> **Directions**
Reproduce nothing but the lines from the one with "Setelah bunga es mencair, lakukan" down to the last line of the data below.

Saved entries
Content starts
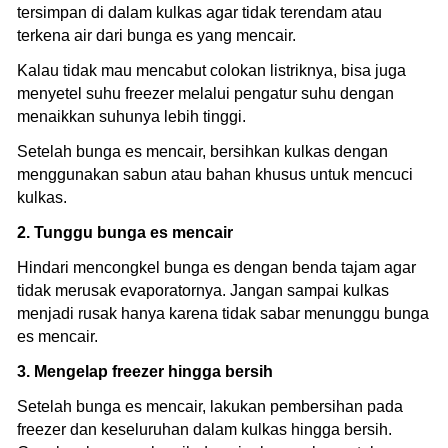
tersimpan di dalam kulkas agar tidak terendam atau
terkena air dari bunga es yang mencair.
Kalau tidak mau mencabut colokan listriknya, bisa juga
menyetel suhu freezer melalui pengatur suhu dengan
menaikkan suhunya lebih tinggi.
Setelah bunga es mencair, bersihkan kulkas dengan
menggunakan sabun atau bahan khusus untuk mencuci
kulkas.
2. Tunggu bunga es mencair
Hindari mencongkel bunga es dengan benda tajam agar
tidak merusak evaporatornya. Jangan sampai kulkas
menjadi rusak hanya karena tidak sabar menunggu bunga
es mencair.
3. Mengelap freezer hingga bersih
Setelah bunga es mencair, lakukan pembersihan pada
freezer dan keseluruhan dalam kulkas hingga bersih.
Content ends
> **Problem solution**
Setelah bunga es mencair, lakukan pembersihan pada
freezer dan keseluruhan dalam kulkas hingga bersih.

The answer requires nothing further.